═══ Data under study

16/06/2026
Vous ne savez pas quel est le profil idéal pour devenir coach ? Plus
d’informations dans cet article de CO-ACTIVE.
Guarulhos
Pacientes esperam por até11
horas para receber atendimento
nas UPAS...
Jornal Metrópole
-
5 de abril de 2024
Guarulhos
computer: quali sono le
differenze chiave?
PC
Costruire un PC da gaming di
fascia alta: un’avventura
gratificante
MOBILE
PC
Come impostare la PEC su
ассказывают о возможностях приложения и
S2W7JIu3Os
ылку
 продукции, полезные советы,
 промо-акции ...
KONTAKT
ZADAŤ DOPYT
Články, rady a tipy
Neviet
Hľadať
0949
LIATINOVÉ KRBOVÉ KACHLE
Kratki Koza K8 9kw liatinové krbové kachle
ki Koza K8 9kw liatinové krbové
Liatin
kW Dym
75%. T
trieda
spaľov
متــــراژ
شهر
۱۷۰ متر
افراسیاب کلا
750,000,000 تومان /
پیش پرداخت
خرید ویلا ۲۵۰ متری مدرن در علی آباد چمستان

══════
═══ Data under study

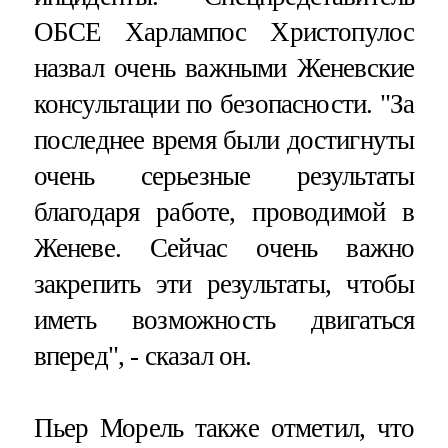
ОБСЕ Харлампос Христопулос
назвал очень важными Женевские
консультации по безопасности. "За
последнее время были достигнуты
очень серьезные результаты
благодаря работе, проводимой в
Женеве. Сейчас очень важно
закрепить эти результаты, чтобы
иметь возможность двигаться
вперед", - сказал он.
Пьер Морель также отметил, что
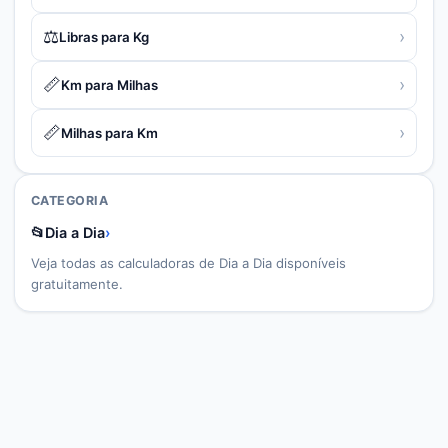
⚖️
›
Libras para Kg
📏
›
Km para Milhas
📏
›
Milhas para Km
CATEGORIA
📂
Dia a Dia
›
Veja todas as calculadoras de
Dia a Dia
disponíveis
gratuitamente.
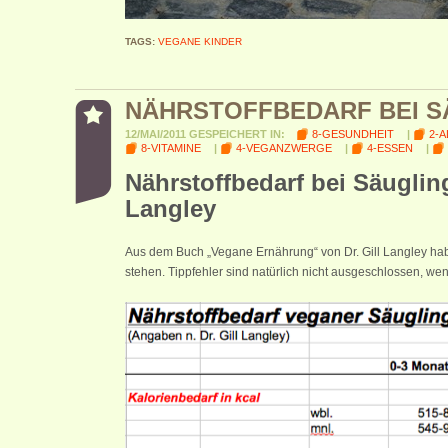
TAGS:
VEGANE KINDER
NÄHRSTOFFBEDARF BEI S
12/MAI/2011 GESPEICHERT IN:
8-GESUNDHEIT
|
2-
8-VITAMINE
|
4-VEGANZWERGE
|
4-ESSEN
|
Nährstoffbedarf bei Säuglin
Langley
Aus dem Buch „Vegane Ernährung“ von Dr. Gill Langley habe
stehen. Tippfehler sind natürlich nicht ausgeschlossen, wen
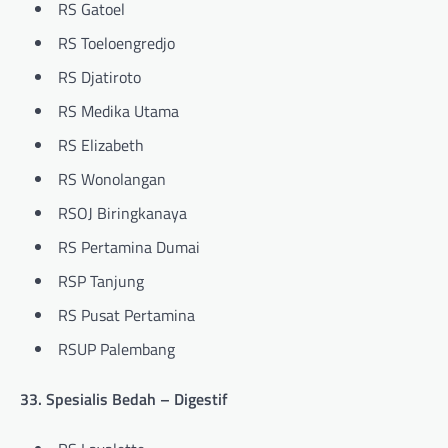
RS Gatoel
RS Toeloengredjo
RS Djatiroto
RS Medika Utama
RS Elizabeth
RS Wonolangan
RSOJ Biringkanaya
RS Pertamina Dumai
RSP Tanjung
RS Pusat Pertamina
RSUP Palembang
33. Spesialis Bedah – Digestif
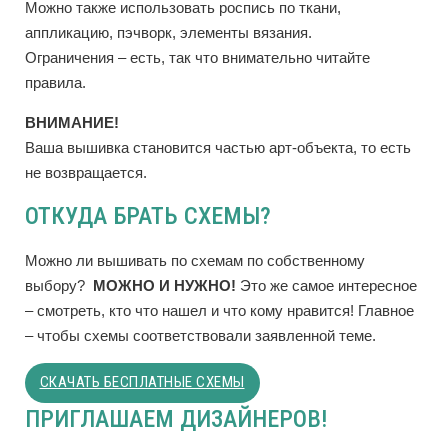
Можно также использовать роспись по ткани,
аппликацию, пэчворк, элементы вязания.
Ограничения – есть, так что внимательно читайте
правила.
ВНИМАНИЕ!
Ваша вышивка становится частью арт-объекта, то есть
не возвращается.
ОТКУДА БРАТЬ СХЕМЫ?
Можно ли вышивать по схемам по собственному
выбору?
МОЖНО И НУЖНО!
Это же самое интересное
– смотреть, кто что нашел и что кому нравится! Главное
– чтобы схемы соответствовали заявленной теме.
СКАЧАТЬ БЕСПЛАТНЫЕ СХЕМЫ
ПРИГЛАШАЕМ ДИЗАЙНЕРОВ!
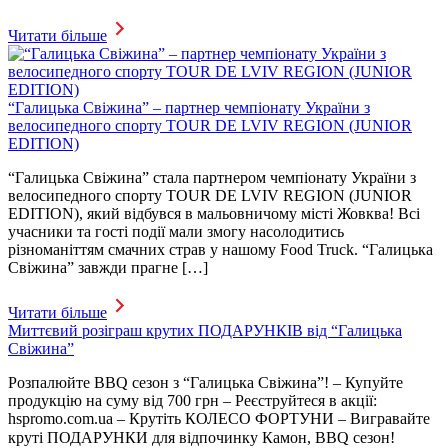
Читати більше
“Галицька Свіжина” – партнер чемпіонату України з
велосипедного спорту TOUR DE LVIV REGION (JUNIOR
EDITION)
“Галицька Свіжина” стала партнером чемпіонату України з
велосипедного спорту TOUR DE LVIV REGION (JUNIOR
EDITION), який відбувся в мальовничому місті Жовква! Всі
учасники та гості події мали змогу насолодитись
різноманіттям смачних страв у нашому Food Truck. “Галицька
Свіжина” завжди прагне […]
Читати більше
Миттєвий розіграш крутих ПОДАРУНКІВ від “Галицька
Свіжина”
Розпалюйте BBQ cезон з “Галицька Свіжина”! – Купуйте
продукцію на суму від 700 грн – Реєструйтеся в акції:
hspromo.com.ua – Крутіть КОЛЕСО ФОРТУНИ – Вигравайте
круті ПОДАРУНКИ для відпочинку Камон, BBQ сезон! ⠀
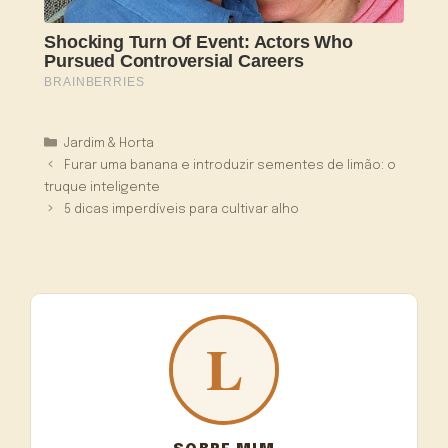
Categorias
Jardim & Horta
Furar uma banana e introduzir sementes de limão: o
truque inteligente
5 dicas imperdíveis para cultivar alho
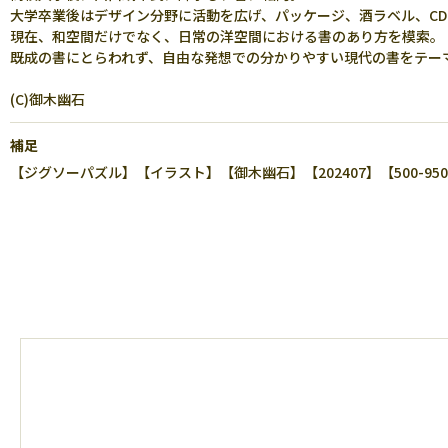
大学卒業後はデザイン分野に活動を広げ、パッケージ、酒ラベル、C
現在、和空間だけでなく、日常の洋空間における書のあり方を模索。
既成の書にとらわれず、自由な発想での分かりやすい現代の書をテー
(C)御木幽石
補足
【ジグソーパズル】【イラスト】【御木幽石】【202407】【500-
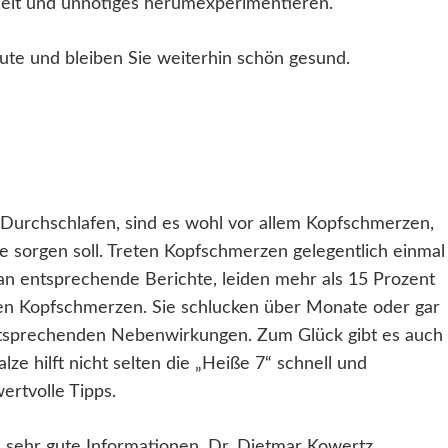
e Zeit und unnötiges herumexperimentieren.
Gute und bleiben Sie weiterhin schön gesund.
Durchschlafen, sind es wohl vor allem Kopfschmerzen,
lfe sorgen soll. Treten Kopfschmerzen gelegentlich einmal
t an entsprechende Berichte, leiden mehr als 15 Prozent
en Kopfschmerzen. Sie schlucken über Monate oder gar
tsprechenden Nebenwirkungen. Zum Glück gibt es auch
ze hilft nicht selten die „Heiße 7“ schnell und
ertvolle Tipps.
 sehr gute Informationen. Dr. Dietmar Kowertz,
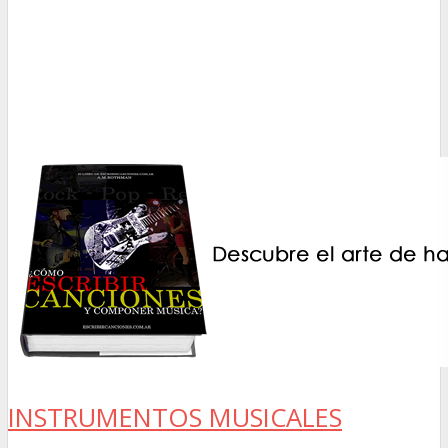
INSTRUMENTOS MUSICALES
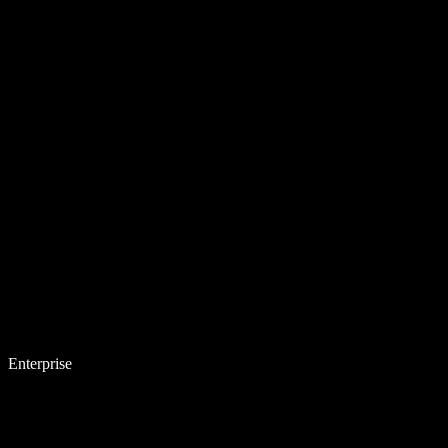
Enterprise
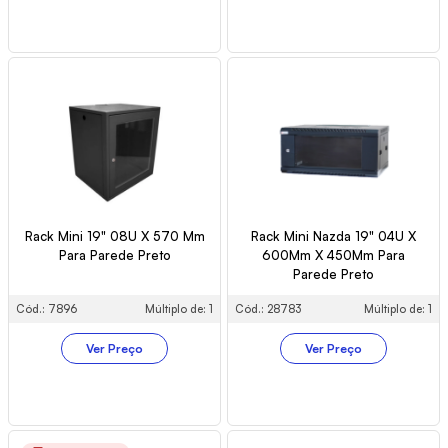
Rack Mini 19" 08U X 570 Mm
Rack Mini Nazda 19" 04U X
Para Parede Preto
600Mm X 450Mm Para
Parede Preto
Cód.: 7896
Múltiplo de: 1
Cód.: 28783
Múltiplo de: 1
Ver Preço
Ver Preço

══════

= Exercise goal =
Pull out all lines in the data above that include "есть".

= Answer to the problem =
Ограничения – есть, так что внимательно читайте
Ваша вышивка становится частью арт-объекта, то есть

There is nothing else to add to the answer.